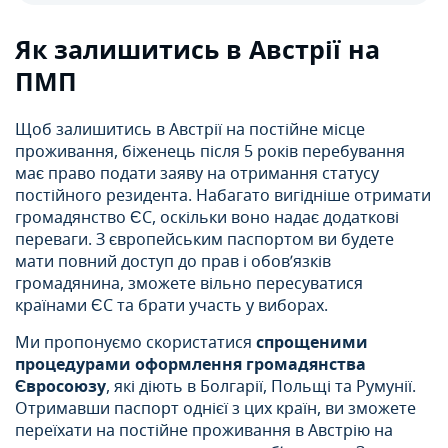
Як залишитись в Австрії на
ПМП
Щоб залишитись в Австрії на постійне місце
проживання, біженець після 5 років перебування
має право подати заяву на отримання статусу
постійного резидента. Набагато вигідніше отримати
громадянство ЄС, оскільки воно надає додаткові
переваги. З європейським паспортом ви будете
мати повний доступ до прав і обов’язків
громадянина, зможете вільно пересуватися
країнами ЄС та брати участь у виборах.
Ми пропонуємо скористатися
спрощеними
процедурами оформлення громадянства
Євросоюзу
, які діють в Болгарії, Польщі та Румунії.
Отримавши паспорт однієї з цих країн, ви зможете
переїхати на постійне проживання в Австрію на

Goal of the exercise: From the listing above, pick out each line where the word "постійне" appears.

Task response:
Щоб залишитись в Австрії на постійне місце
переїхати на постійне проживання в Австрію на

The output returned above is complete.